(128c) Electrochemical System Design for Hydrogen Production and Compression

Colella, W. G., Gaia Energy Research Institute LLC

System Design for

Production and Compression

Whitney G.
Colella, Ph.D., M.B.A.

Principal Research Engineer, Gaia Energy Research
Institute, Arlington, Virginia, 22203

Tel: +1-650-283-2701, Email: wgc@gaia-energy-research-institute.com, web:http://www.linkedin.com/in/wgcgaia

This research discusses electrochemical system design for hydrogen
production and compression.  These
devices potentially could serve the current merchant hydrogen market and industrial
applications, and/or a potential future hydrogen fuel cell vehicle (FCV) fleet. 

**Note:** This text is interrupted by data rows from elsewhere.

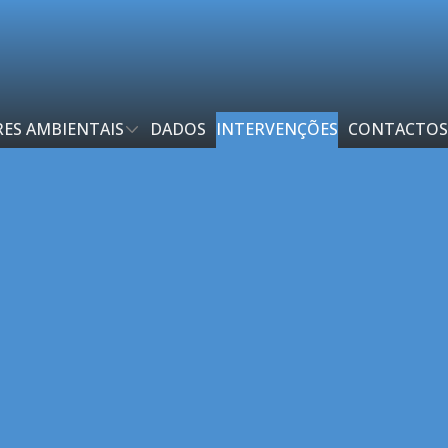
ES AMBIENTAIS
DADOS
INTERVENÇÕES
CONTACTOS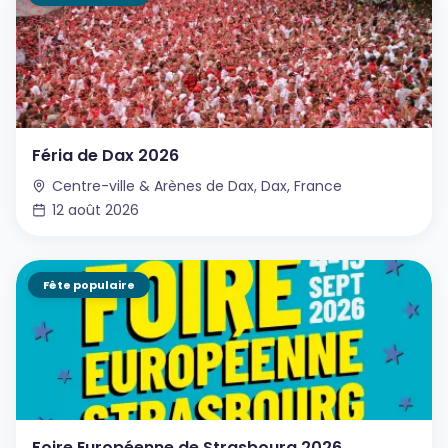
Féria de Dax 2026
Centre-ville & Arènes de Dax, Dax, France
12 août 2026
Fête populaire
Foire Européenne de Strasbourg 2026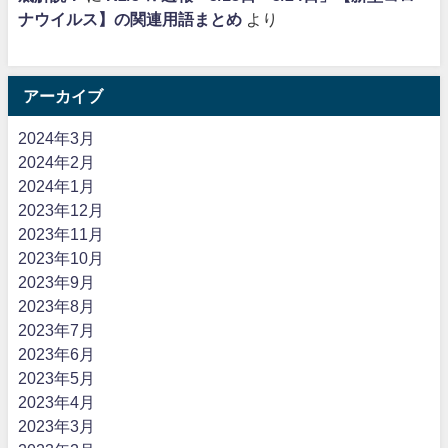
ナウイルス】の関連用語まとめ
より
アーカイブ
2024年3月
2024年2月
2024年1月
2023年12月
2023年11月
2023年10月
2023年9月
2023年8月
2023年7月
2023年6月
2023年5月
2023年4月
2023年3月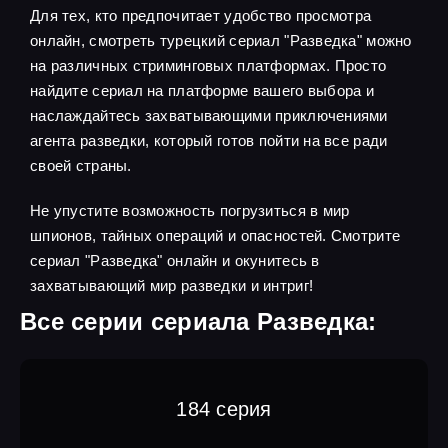
Для тех, кто предпочитает удобство просмотра
онлайн, смотреть турецкий сериал "Разведка" можно
на различных стриминговых платформах. Просто
найдите сериал на платформе вашего выбора и
наслаждайтесь захватывающими приключениями
агента разведки, который готов пойти на все ради
своей страны.
Не упустите возможность погрузиться в мир
шпионов, тайных операций и опасностей. Смотрите
сериал "Разведка" онлайн и окунитесь в
захватывающий мир разведки и интриг!
Все серии сериала Разведка:
184 серия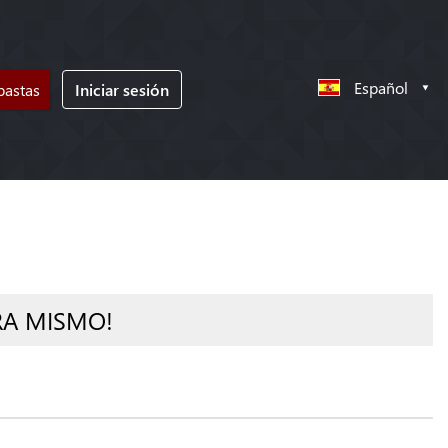
Español
bastas
Iniciar sesión
RA MISMO!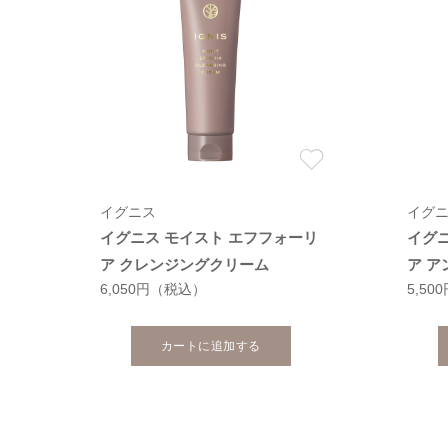
イグニス
イグ
イグニス モイスト エフフォーリ
イグ
ア クレンジングクリーム
ア 
6,050円
（税込）
5,50
カートに追加する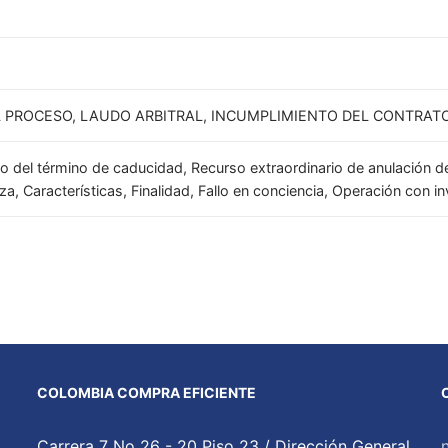
 PROCESO, LAUDO ARBITRAL, INCUMPLIMIENTO DEL CONTRAT
 del término de caducidad, Recurso extraordinario de anulación de 
a, Características, Finalidad, Fallo en conciencia, Operación con in
COLOMBIA COMPRA EFICIENTE
Carrera 7 No 26 - 20 Piso 23 / Dirección General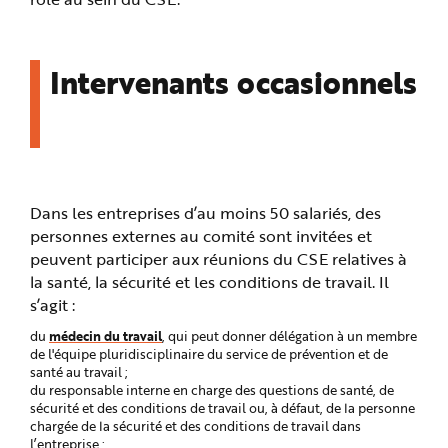
Intervenants occasionnels
Dans les entreprises d’au moins 50 salariés, des
personnes externes au comité sont invitées et
peuvent participer aux réunions du CSE relatives à
la santé, la sécurité et les conditions de travail. Il
s’agit :
médecin du travail
du
, qui peut donner délégation à un membre
de l'équipe pluridisciplinaire du service de prévention et de
santé au travail ;
du responsable interne en charge des questions de santé, de
sécurité et des conditions de travail ou, à défaut, de la personne
chargée de la sécurité et des conditions de travail dans
l’entreprise ;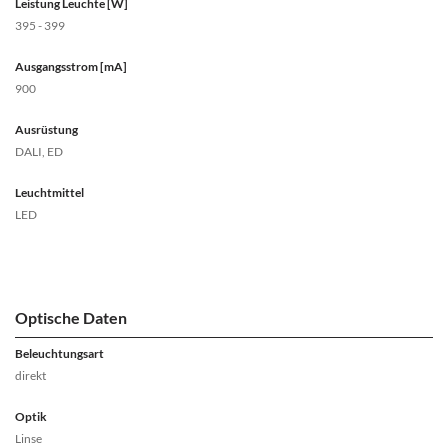
Leistung Leuchte [W]
395 - 399
Ausgangsstrom [mA]
900
Ausrüstung
DALI, ED
Leuchtmittel
LED
Optische Daten
Beleuchtungsart
direkt
Optik
Linse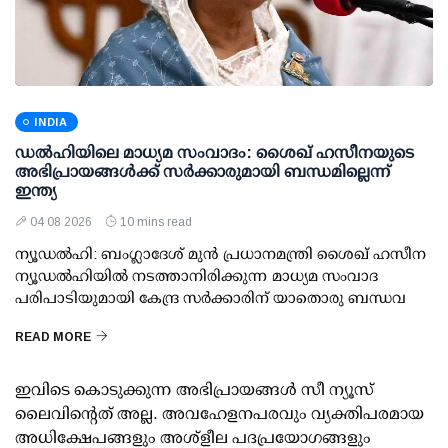
INDIA
ഡല്‍ഹിയിലെ മാധ്യമ സംവാദം: ശൈഖ് ഹസീനയുടെ
അഭിപ്രായങ്ങള്‍ക്ക് സര്‍ക്കാരുമായി ബന്ധമില്ലെന്ന്
ഇന്ത്യ
04 08 2026
10 mins read
ന്യൂഡല്‍ഹി: ബംഗ്ലാദേശ് മുന്‍ പ്രധാനമന്ത്രി ശൈഖ് ഹസീന
ന്യൂഡല്‍ഹിയില്‍ നടത്താനിരിക്കുന്ന മാധ്യമ സംവാദ
പരിപാടിയുമായി കേന്ദ്ര സര്‍ക്കാരിന് യാതൊരു ബന്ധവ
READ MORE
ഇവിടെ കൊടുക്കുന്ന അഭിപ്രായങ്ങള്‍ സീ ന്യൂസ്
ലൈവിന്റെത് അല്ല. അവഹേളനപരവും വ്യക്തിപരമായ
അധിക്ഷേപങ്ങളും അശ്‌ളീല പദപ്രയോഗങ്ങളും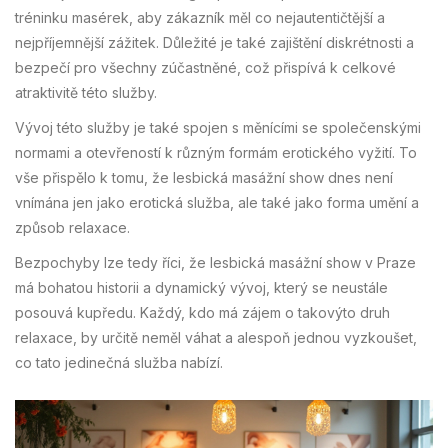
tréninku masérek, aby zákazník měl co nejautentičtější a
nejpříjemnější zážitek. Důležité je také zajištění diskrétnosti a
bezpečí pro všechny zúčastněné, což přispívá k celkové
atraktivitě této služby.
Vývoj této služby je také spojen s měnícími se společenskými
normami a otevřeností k různým formám erotického vyžití. To
vše přispělo k tomu, že lesbická masážní show dnes není
vnímána jen jako erotická služba, ale také jako forma umění a
způsob relaxace.
Bezpochyby lze tedy říci, že lesbická masážní show v Praze
má bohatou historii a dynamický vývoj, který se neustále
posouvá kupředu. Každý, kdo má zájem o takovýto druh
relaxace, by určitě neměl váhat a alespoň jednou vyzkoušet,
co tato jedinečná služba nabízí.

One of the most energy-efficient ways to produce hydrogen is a
by-product in a tri-generative, high temperature, stationary fuel cell system (FCSs).  Such tri-generative FCSs can produce
electricity, heat, and hydrogen, simultaneously, and are sometimes also
referred to as hydrogen co-production FCSs (H2-FCSs).  This research discusses the chemical
engineering process plant design of H2-FCSs.  Special attention is paid to scenarios in
which H2-FCSs are the most energy efficient and recover heat released
from the electrochemical reactions in the fuel cell stack, so as to heat the
endothermic steam reforming process to generate additional hydrogen.  This approach can result in a significant
reduction in primary feedstock fuel consumption per unit of hydrogen and
electricity produced. Compared with stand-alone steam reformers, the H2-FCSs
can consume less primary feedstock fuel per unit of hydrogen made because fuel
does not need to be combusted to provide heat to the endothermic steam
reforming process; electrochemical heat from the stack is used instead.  Compared with ‘plain vanilla’ FCSs that
produce only electricity and heat, the H2-FCSs can consume less
primary feedstock fuel per unit of electricity, because the endothermic steam
reforming process is cooling the stack, and, consequently, the stack does not
need to be cooled as much by blowing additional air across the cathode.  Hence, the ancillary load from the air
compressor is less.  According to
modelling results, these combined benefits result in a primary feedstock fuel
savings of about ~20%.  Modelling results
are discussed for the H2-FCSs to characterize how changes in input
parameters (such as steam to carbon ratio, operating temperature, etc.) impact
electrical and hydrogen output, and achieving neutral system water balance.

This research also discusses the potential for electrochemical
hydrogen compression systems (EHCs).  EHCs consume electricity and apply this
current to forcing protons (hydrogen ions (H+)) across a proton-conducting
electrolyte from a low-pressure region to a high-pressure region.  The theoretical efficiency of EHCs is higher
than that of mechanical piston and/or diaphragm compressors.  This work provides an overview of their
thermodynamic and economic potential.